Three Stocks to Watch for the Next Week: NVIDIA, Salesforce, Best Buy

Stock markets in the US are likely to persist for the next week as investors turn their attention to cryptocurrencies that have become one of the main indicators of the market's risk appetite.

lost about 30% of its value at one point last week after China announced new regulations that soured the mood for risky assets. In another blow on Friday, China's State Council reiterated its call to restrict mining and trade in Bitcoin. The crypto market had already been shaken up earlier this week by forced sales and possible US tax implications.

It remains unclear how the broader market will react if losses in the crypto market persist, but some analysts warn investors should be cautious in this time of uncertainty. According to BCA Research strategist Anastasios Avgeriou:

"Some of these apparent liquidation pressures have spilled over into the and, given the recent strong positive correlation between Bitcoin and the SPX, they warn that some caution is warranted on equities, at least in the short term."

Aside from crypto risk, investors will also be looking at the release of earnings from some of the top US companies among the last to report in the current cycle. Here are three such stocks we track:

1. NVIDIA Corporation

Semiconductor giant NVIDIA Corporation (NASDAQ 🙂 is scheduled to close on Wednesday, May 26th. the market will report its first quarter earnings. Analysts expect the chip maker to achieve earnings per share of $ 3.28 on revenues of $ 5.39 billion.

Over the past three months, NVIDIA stocks have lost momentum as the chip industry has struggled to overcome supply shortages amid rising demand. The stock closed at $ 599.67 on Friday, after an 88% rise over the past year.

The Santa Clara, California-based chipmaker is the largest manufacturer of graphics chips used in PC gaming. In recent years, NVDA has successfully adapted its technology to the artificial intelligence market, creating another billion dollars.

In this earnings report, however, investors will want to know how the company is doing. ramping up production to meet the chip shortage across the industry. Many chip customers are struggling to meet the rising demand for everything, including laptops, game consoles and other gadgets that use chips.

2. Salesforce.com

Salesforce.com (NYSE :), which sells enterprise software and cloud-based customer relationship management services to corporate customers, reports its quarterly results on Thursday, May 27 after the market closes. The software vendor is expected to report $ 5.89 billion in revenues and $ 0.88 in earnings per share.

The San Francisco-based company disappointed investors with analyst sales forecasts in February. At the time, however, it gave a positive first-quarter forecast, suggesting that customers were spending more on the software after delays fueled by the pandemic.

Salesforce is acquiring Slack Technologies (NYSE :), in a $ 27.7 billion deal announced last year aimed at driving growth through acquisitions. In the past quarter, Salesforce stock is down about 9%, underperforming the general market. It closed at $ 222.58 on Friday.

3. Best Buy

Best Buy (NYSE :), the major electronics and technology chain with stores in the US and Canada, will also increase revenue for the release first quarter, before market opens. According to analyst consensus, the retailer is expected to report $ 1.36 earnings per share and $ 10.32 billion in revenue.

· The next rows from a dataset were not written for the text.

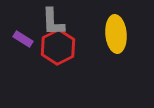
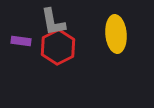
gray L-shape: rotated 8 degrees counterclockwise
purple rectangle: moved 2 px left, 2 px down; rotated 24 degrees counterclockwise
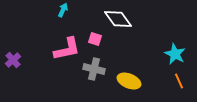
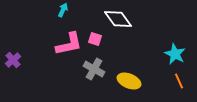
pink L-shape: moved 2 px right, 5 px up
gray cross: rotated 15 degrees clockwise
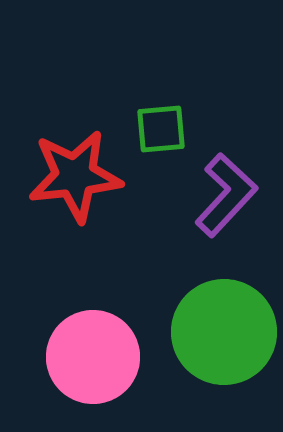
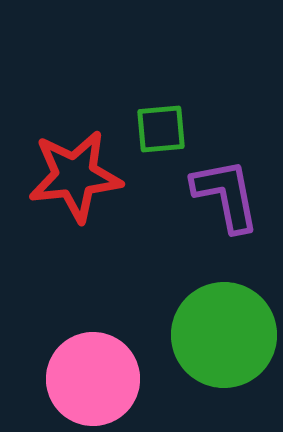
purple L-shape: rotated 54 degrees counterclockwise
green circle: moved 3 px down
pink circle: moved 22 px down
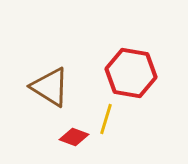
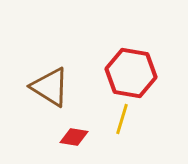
yellow line: moved 16 px right
red diamond: rotated 12 degrees counterclockwise
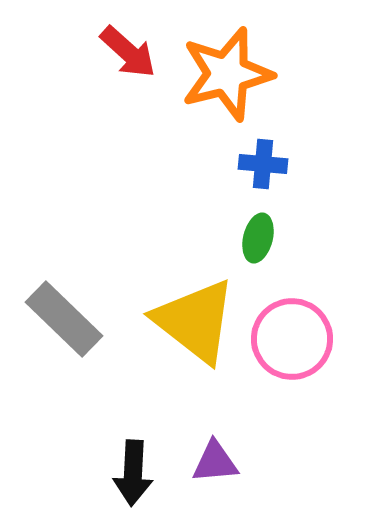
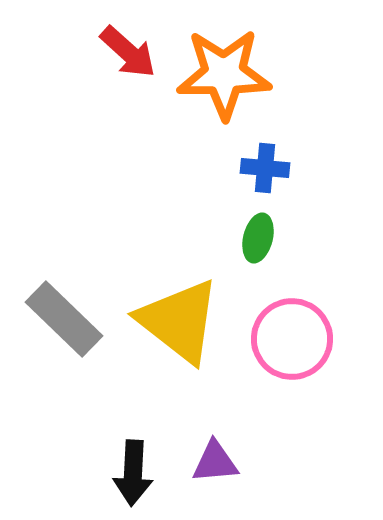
orange star: moved 3 px left; rotated 14 degrees clockwise
blue cross: moved 2 px right, 4 px down
yellow triangle: moved 16 px left
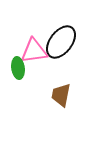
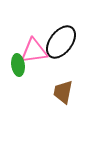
green ellipse: moved 3 px up
brown trapezoid: moved 2 px right, 3 px up
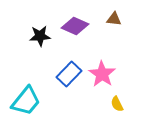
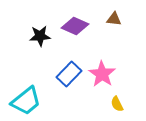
cyan trapezoid: rotated 12 degrees clockwise
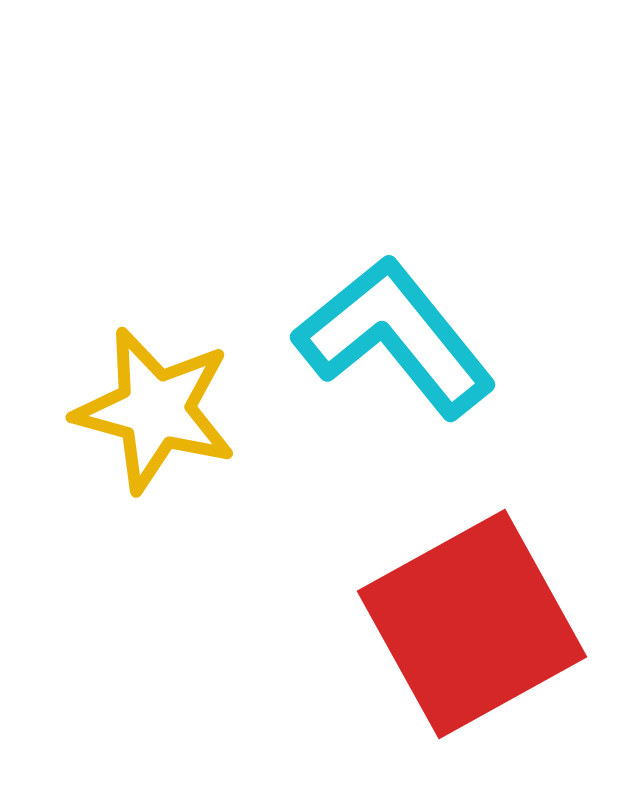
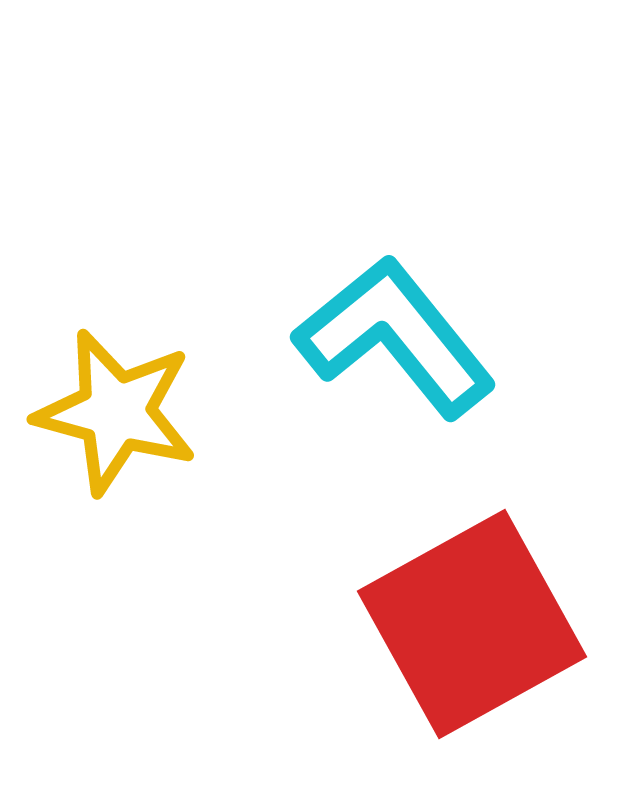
yellow star: moved 39 px left, 2 px down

Stocks are up about 15% this year, outperforming the benchmark S&P 500 as Best Buy continues to benefit from Americans who save money on home electronics upgrades during the ongoing work-from-home environment. The stock closed at $ 114.93 on Friday.

To keep that momentum going, Best Buy must demonstrate that it can be seen during the pandemic as the US economy prepares to fully reopen this summer, with COVID infections continuing to decline.

Although demand for its goods remains above normal, "there is a great deal of uncertainty regarding the impact of the COVID-19 pandemic, making it difficult to predict how sustainable these trends will be. will be, ”Chief Financial Officer Matt Bilunas told investors in February.